[How to complete this task]
Once every line containing "Team" has been counted, report the total for the data and nothing else.

BEGIN Input data

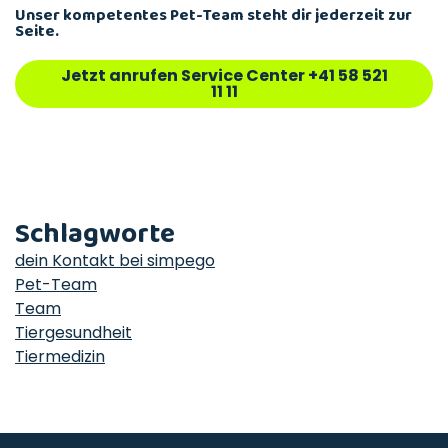
Unser kompetentes Pet-Team steht dir jederzeit zur
Seite.
Jetzt anrufen Service Center +41 58 521
11 11
Schlagworte
dein Kontakt bei simpego
Pet-Team
Team
Tiergesundheit
Tiermedizin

END Input data

[Written response]
3